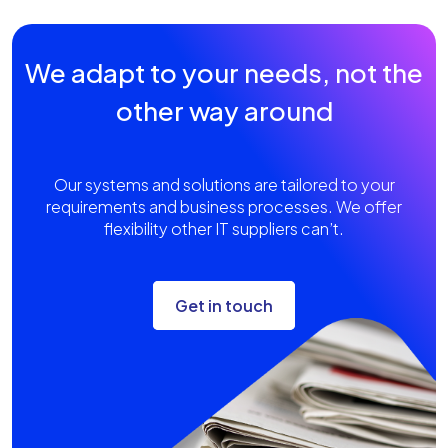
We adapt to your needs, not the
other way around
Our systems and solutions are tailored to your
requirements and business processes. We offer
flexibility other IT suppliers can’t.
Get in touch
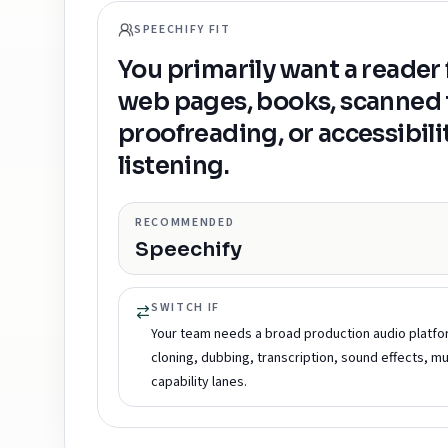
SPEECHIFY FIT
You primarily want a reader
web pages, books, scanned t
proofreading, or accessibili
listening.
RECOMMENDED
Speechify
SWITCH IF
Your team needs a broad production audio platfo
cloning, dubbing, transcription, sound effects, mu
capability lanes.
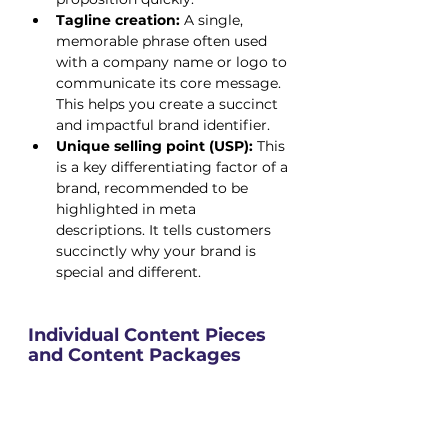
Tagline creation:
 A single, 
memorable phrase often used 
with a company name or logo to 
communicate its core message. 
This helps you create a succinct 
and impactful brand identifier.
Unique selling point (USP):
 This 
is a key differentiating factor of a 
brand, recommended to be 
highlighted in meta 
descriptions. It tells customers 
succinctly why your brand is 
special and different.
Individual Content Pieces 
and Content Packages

▶ ABOUT THIS EXERCISE:
If a line in the material contains "other", show it.

▶ SOLUTION TO THE EXERCISE:
other way around
flexibility other IT suppliers can’t.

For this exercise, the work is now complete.